予約番組一覧は、同じ変数に add() した上で return しているので、「current = 現在の一覧」という時制を与えようとするとおかしくなるので、current とかいう単語は含めない。それでも「どんなリストなんですか?」という質問には「予約番組のリストです」と答えられているのが、reserved という単語と、複数形の s だ。

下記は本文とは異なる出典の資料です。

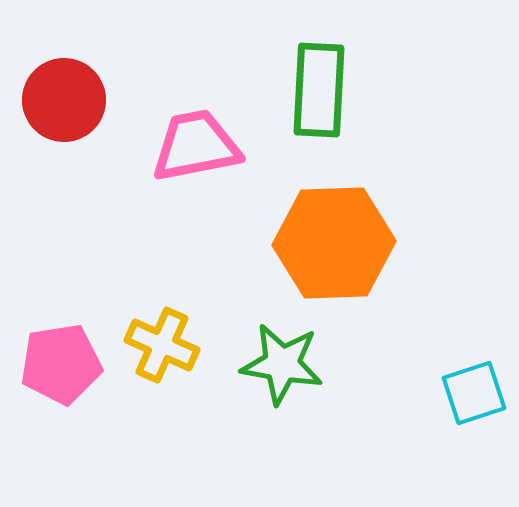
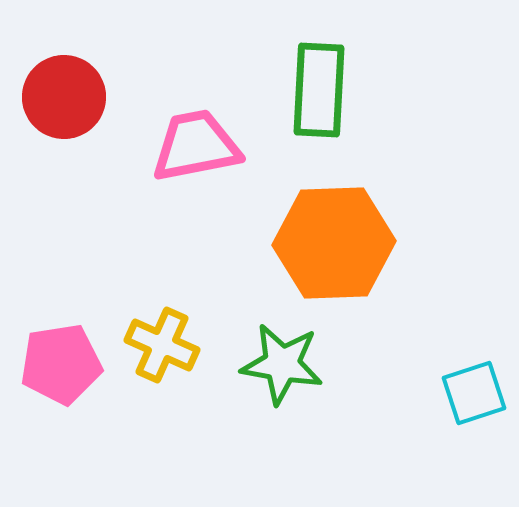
red circle: moved 3 px up
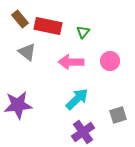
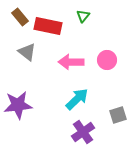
brown rectangle: moved 2 px up
green triangle: moved 16 px up
pink circle: moved 3 px left, 1 px up
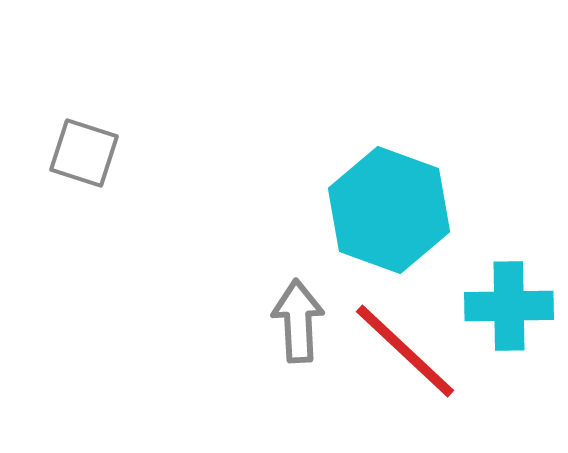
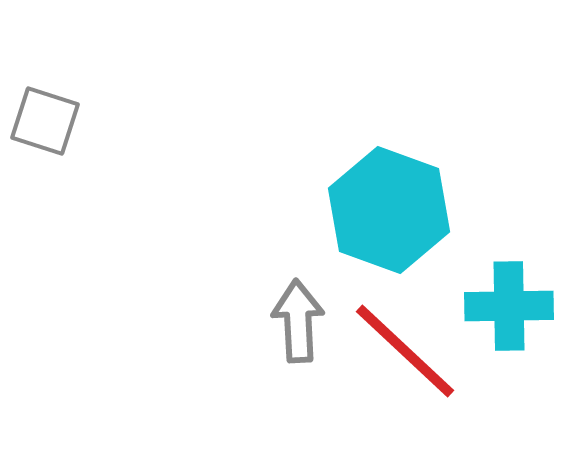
gray square: moved 39 px left, 32 px up
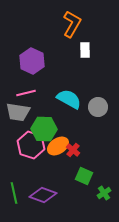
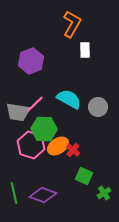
purple hexagon: moved 1 px left; rotated 15 degrees clockwise
pink line: moved 9 px right, 11 px down; rotated 30 degrees counterclockwise
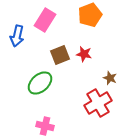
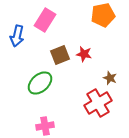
orange pentagon: moved 13 px right; rotated 10 degrees clockwise
pink cross: rotated 24 degrees counterclockwise
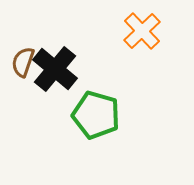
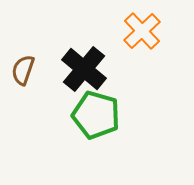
brown semicircle: moved 8 px down
black cross: moved 29 px right
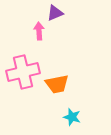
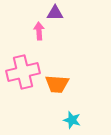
purple triangle: rotated 24 degrees clockwise
orange trapezoid: rotated 15 degrees clockwise
cyan star: moved 3 px down
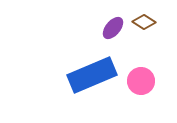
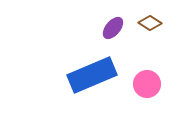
brown diamond: moved 6 px right, 1 px down
pink circle: moved 6 px right, 3 px down
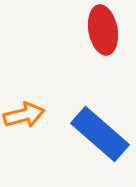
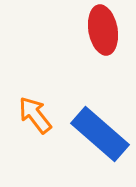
orange arrow: moved 11 px right; rotated 114 degrees counterclockwise
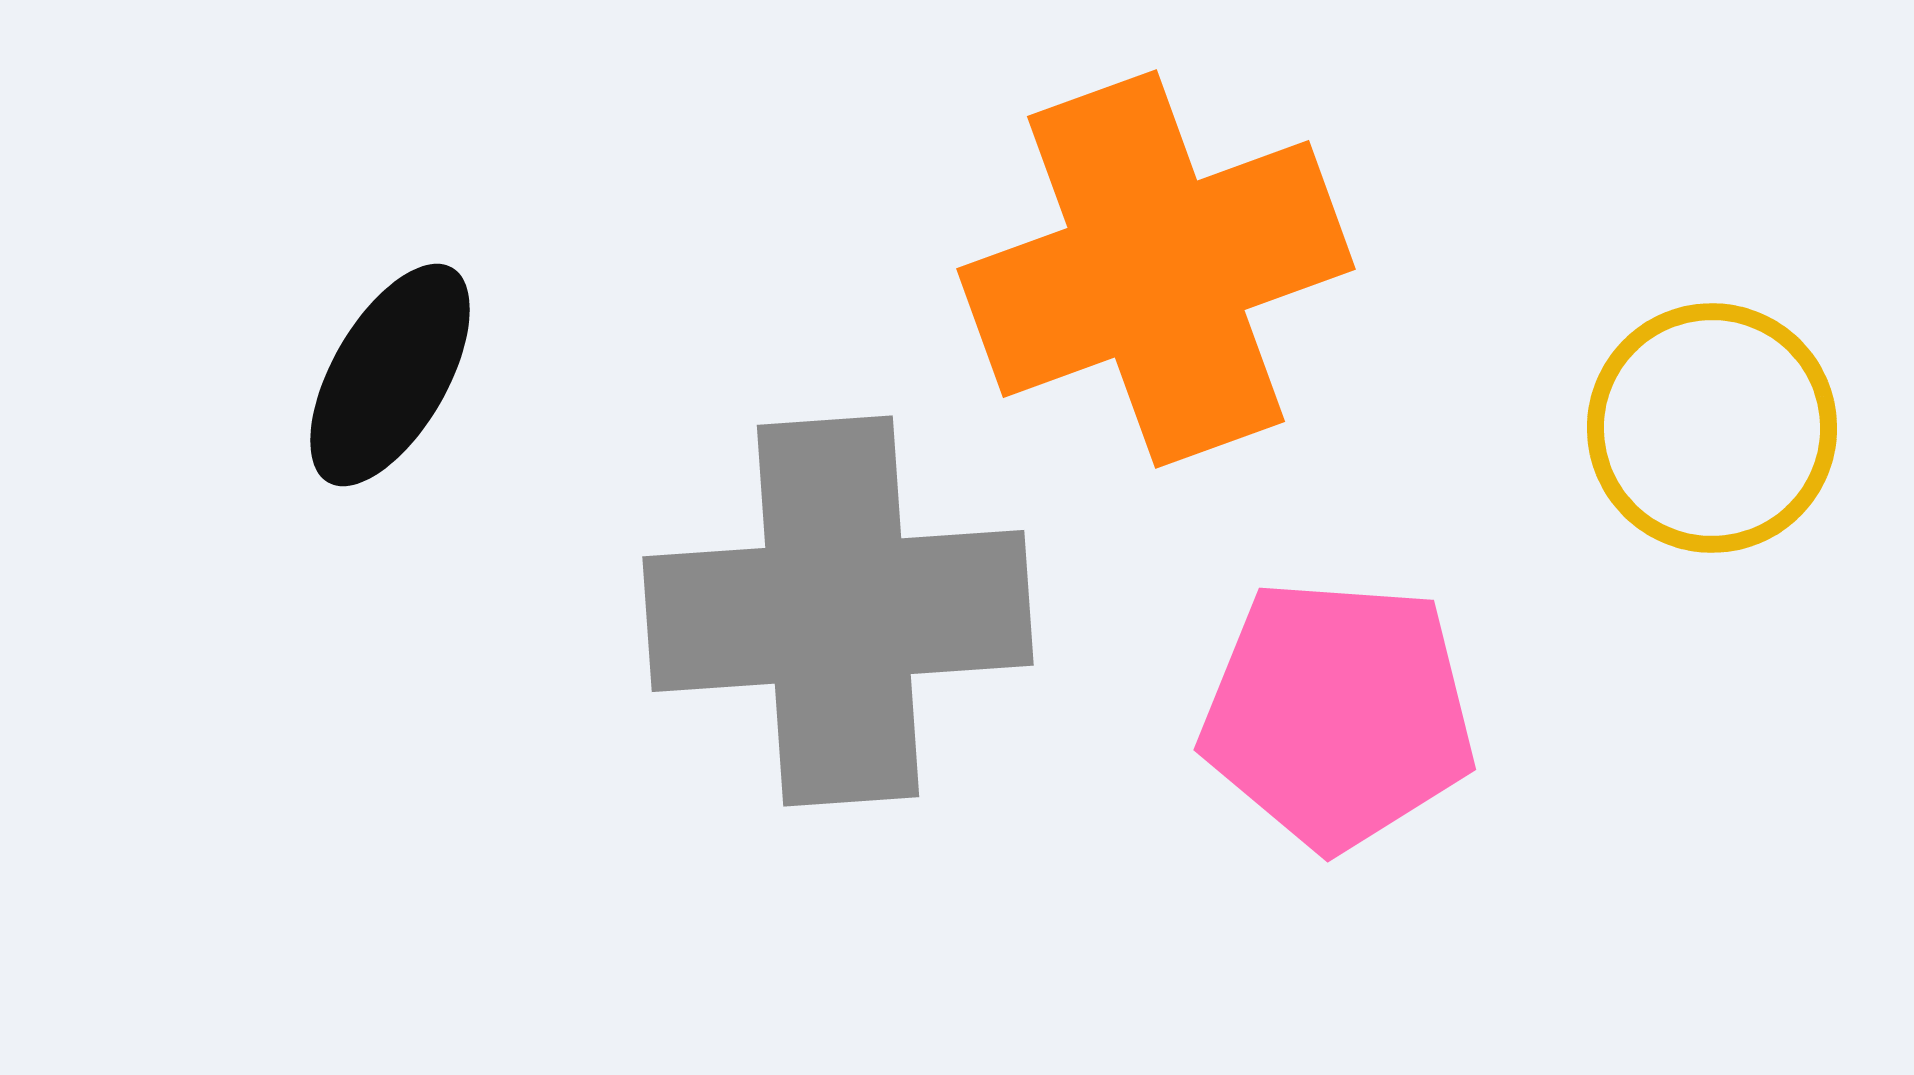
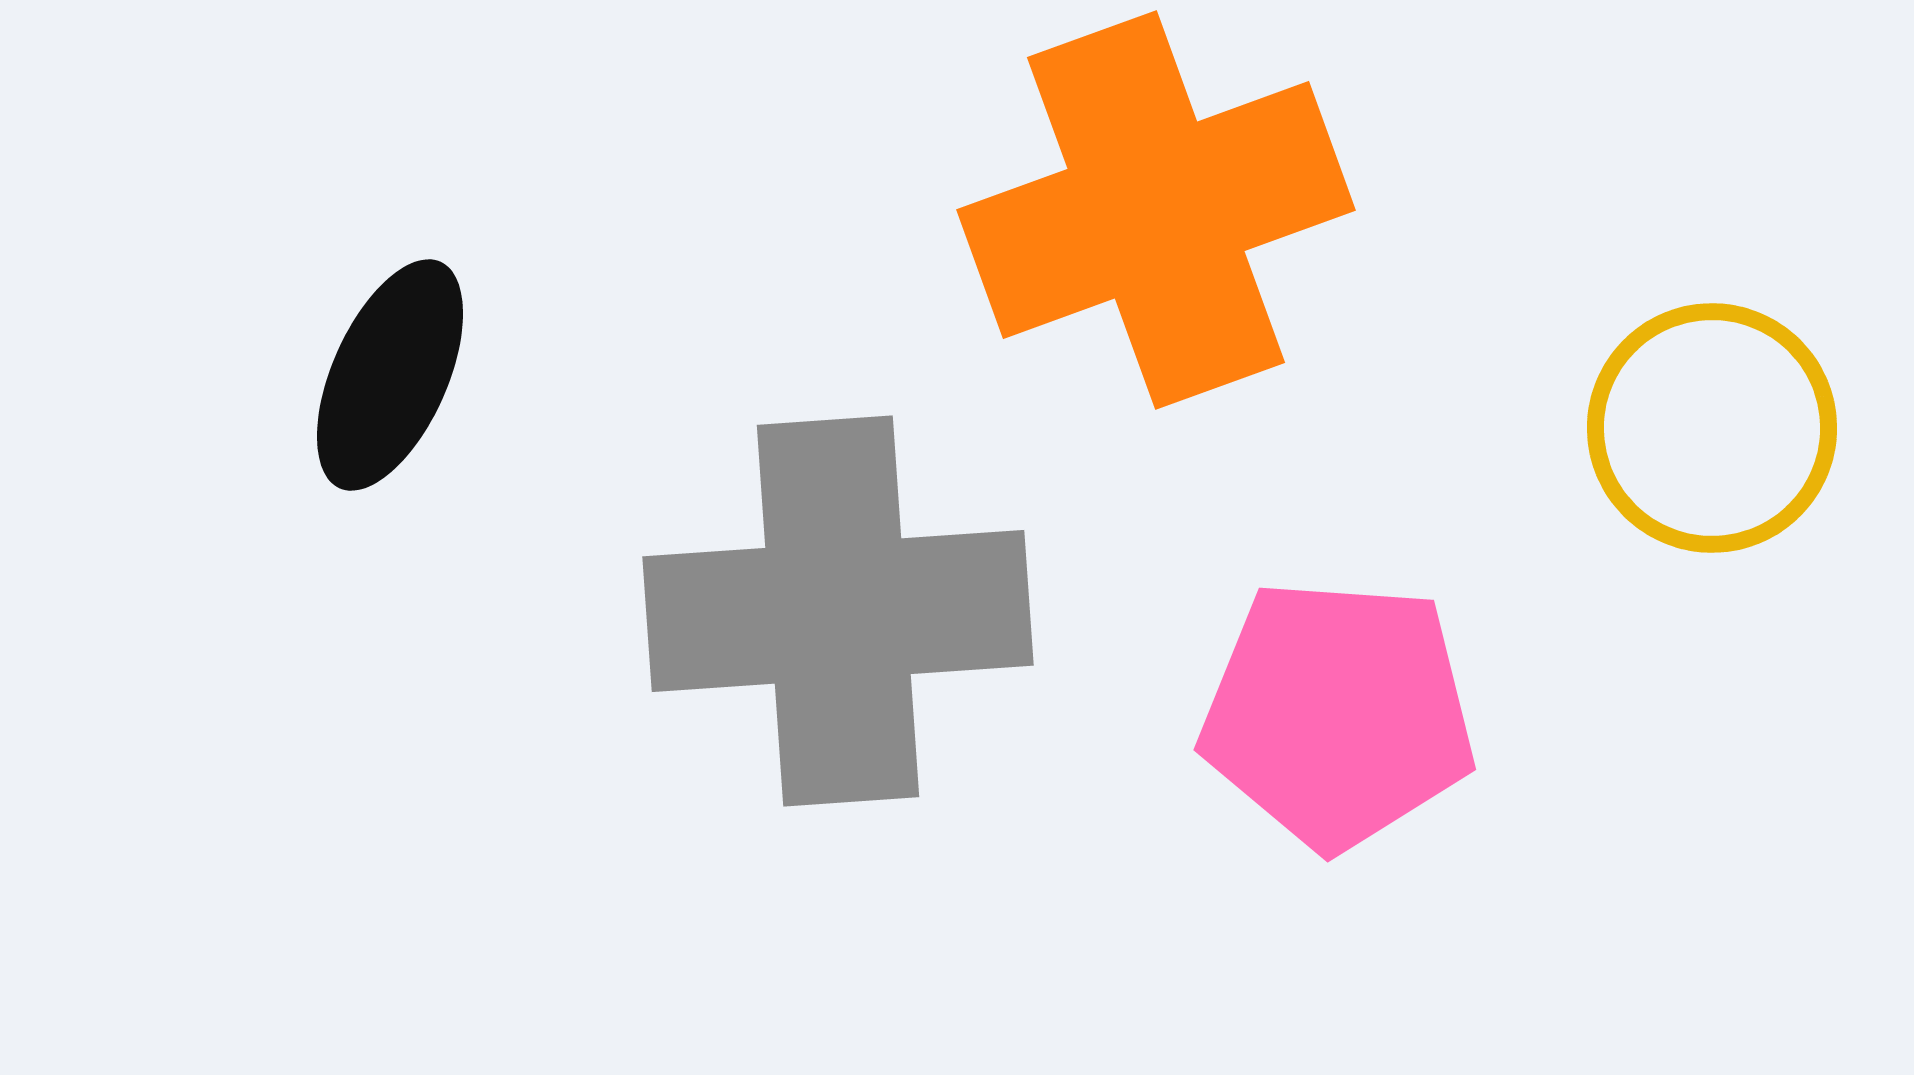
orange cross: moved 59 px up
black ellipse: rotated 6 degrees counterclockwise
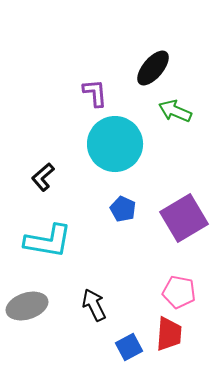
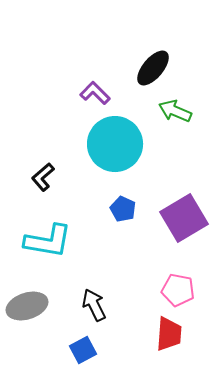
purple L-shape: rotated 40 degrees counterclockwise
pink pentagon: moved 1 px left, 2 px up
blue square: moved 46 px left, 3 px down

そもそもこのメソッドがやってることがワケ分かんなくね?という指摘がまっとうで、「テレビ番組を予約する」というメソッドを、誰が持っているのか、ということを考えると、プログラムで考える場合は「ユーザ」でも「テレビ本体」でも微妙だ。ユーザは命令を与える側であって、番組一覧を保持する係ではない。「テレビ本体」が番組を予約したり一覧を保持したりするのは、現実を表面的に見ればそう言えるが、「テレビ本体」クラスの責務が大きすぎる気がする。そこで、「テレビ本体」の中に「番組予約するマン」を擬人化して考えるのが、昨日分割という視点でも良いだろう。

class TvProgramReserver {
  // 予約番組リスト
  private List<TvProgram> reservedTvPrograms = new ArrayList<TvProgram>();
  
  // 番組を予約する
  public void setToRecord(TvProgram tvProgramToReserve) {
    this.reservedTvPrograms.add(tvProgram);
  }
}

例えばこんな感じ。

予約番組リストは Reserver クラスが保持しているので、current とかいう時制は登場しなくて良い。setToRecord() で「予約録画する」だが、ショッピングカートなんかで言えば addToCart() なんて書いてやれば、productItemToPurchase なんていう変数名にしなくても、cartadd する productItem なんだな、ということはメソッド名で伝わったりする。

横着すんな

「コレってどういうデータなんだっけ?」「ココで何するんだっけ?」「この処理を行うのはコイツで正しいか?」

そういうことを考えるのを面倒臭がると、infoList とか言い始めるので、横着すんな頭使え、ってこった。

「配列だから Array」「リストだから List」、うんそれ型で分かるから書かなくていいよ。「書かないと分かんなくなる」っていうのは、1メソッドがデカ過ぎるから。

オブジェクト指向とかドメイン駆動設計とか何とかほざきながら data とか list とか書いたらもう許さねえからな。